I was afraid for her.

She told me so many times, in tears in the middle of the night by my bed, that she wanted to die, and it hurt because I knew she couldn't stand being alone with me. That I was too much for her.

Sometimes, I hid her car keys after she had emptied three beer bottles in a row.

Mama was still sitting behind the door, staring at the wall opposite me, looking right through me when I stepped in front of her.

Did she also have an invisible friend who wanted to take her to Wonderland? Was that why she wanted to die?

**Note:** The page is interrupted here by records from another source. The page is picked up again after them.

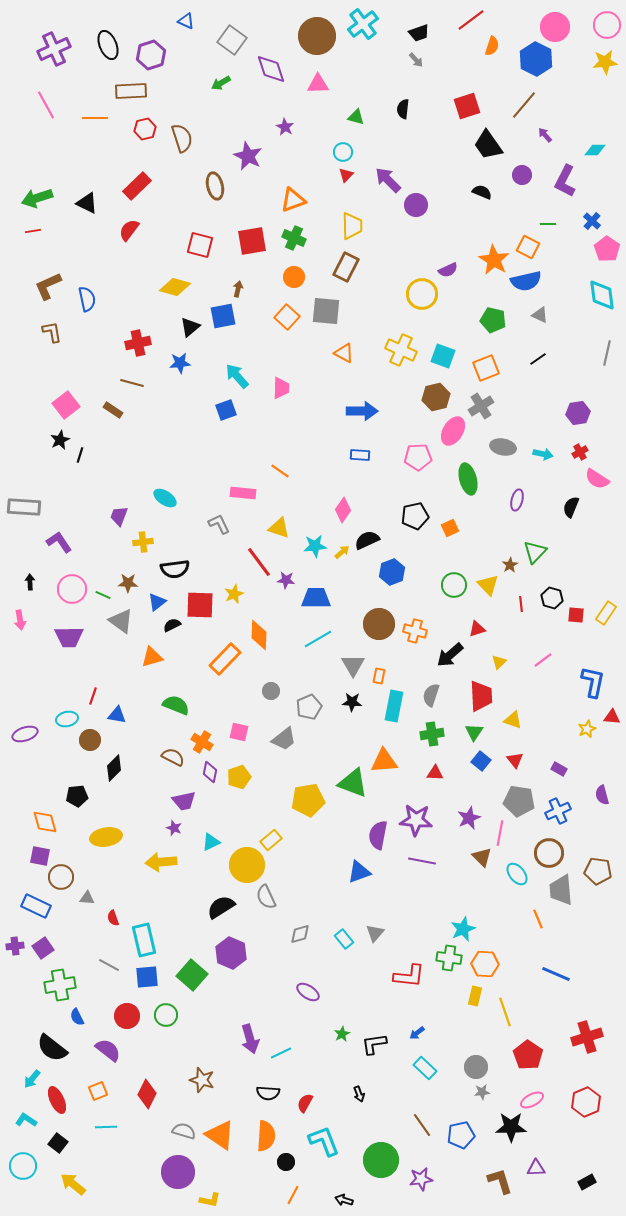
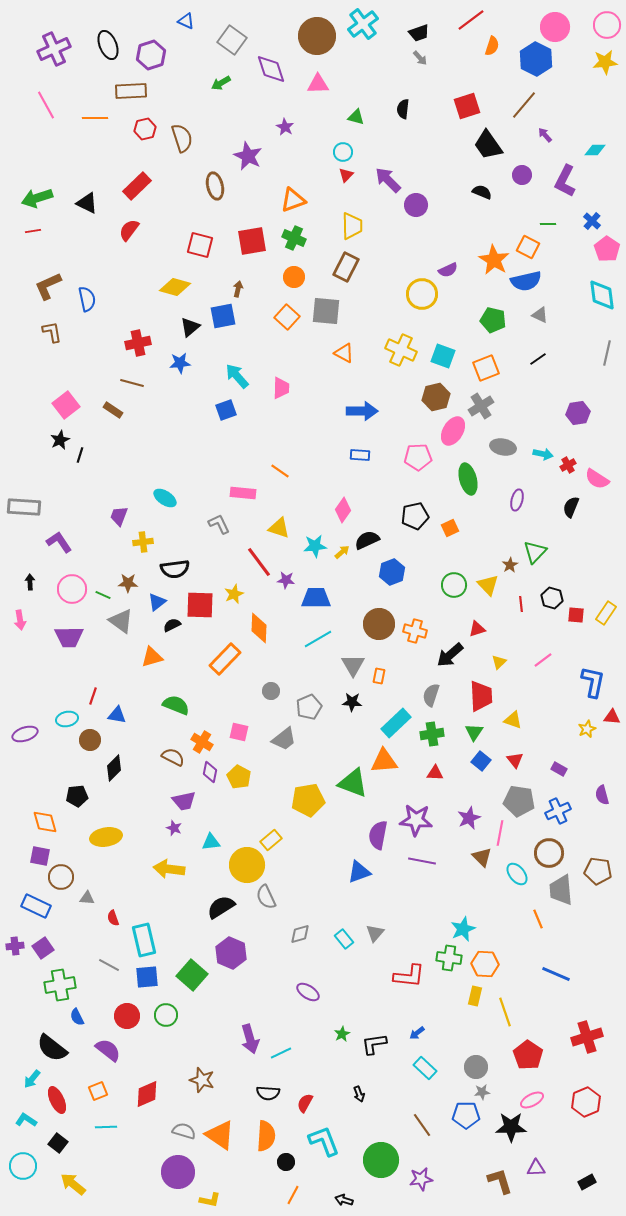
gray arrow at (416, 60): moved 4 px right, 2 px up
red cross at (580, 452): moved 12 px left, 13 px down
orange diamond at (259, 635): moved 7 px up
cyan rectangle at (394, 706): moved 2 px right, 17 px down; rotated 36 degrees clockwise
yellow pentagon at (239, 777): rotated 25 degrees counterclockwise
cyan triangle at (211, 842): rotated 18 degrees clockwise
yellow arrow at (161, 862): moved 8 px right, 7 px down; rotated 12 degrees clockwise
red diamond at (147, 1094): rotated 40 degrees clockwise
blue pentagon at (461, 1135): moved 5 px right, 20 px up; rotated 12 degrees clockwise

What if that was the only way to get to Wonderland?

I knelt in front of her, carefully placed my hands on her arms, which she had wrapped around her knees, and stroked them, feeling overwhelmed.

She began to cry, burying her head in her knees so that all I could see was her greasy brown hair.

I wanted to be with her, stroke her back until she fell asleep.

“Send me to boarding school, Mama,” I said quietly. “He said he'd pay for it.”

Mama wouldn't have any more problems because of me. She would be happy.

She looked up, her face contorted as if I had just caused her pain.

“Don't be stupid, Gravia.”

Stupid.

I swallowed.

“But I won't be a burden there.”

She let her head fall back onto her knees and sobbed.

“Please, Mama. I just want to help you.”

Mama didn't answer.

“Mama. Please.”

She shook her head rapidly in her arms and her breathing quickened.

“What can I do?”

Mama sucked in the air shakily, as if it hurt... as if she was having trouble breathing.

More panic. More helplessness.

Why didn't she answer?

I shook her.

“Mama?”

My tears returned.

She coughed, gasped, and threw her head back. Her entire body was shaking.

“Should I call an ambulance?”

She shook her head again.

“Please go to your room.”

I didn't want to go, wanted to stay. But if I didn't go, it would get worse until she suffered from gasping for breath and screamed all night long, only to collapse sometime in the morning.

Feeling helpless, I got up and walked to the door, but stopped when I saw her rise, gasping for breath, and stagger toward the coffee table on shaky legs, reaching for the beer bottle as if it were her last lifeline.

I didn't want to watch. I wanted to escape to my wonderland.

And so, I disappeared into my room, closed the door, and sank to my knees amid the chaos.

The sight of my broken cardboard castle brought tears to my eyes again.

I would build a new one. In wonderland, where Papa wouldn't find it.

Determined, I grabbed the last half-dried midnight blue marker pen lying on the floor, pulled one of the white sheets of paper from my math folder, and began to write a new story. One in which I could be all the things I would never be in this world. One in which I found a way to Wonderland.

It had been 5,999 days since the pointy grinning rocks had lured me to them from the deep. For 5,999 days, I had believed I had escaped them. But they have been haunting me ever since. At night in my dreams. When I closed my eyes.

They waited patiently. For this day. For tomorrow.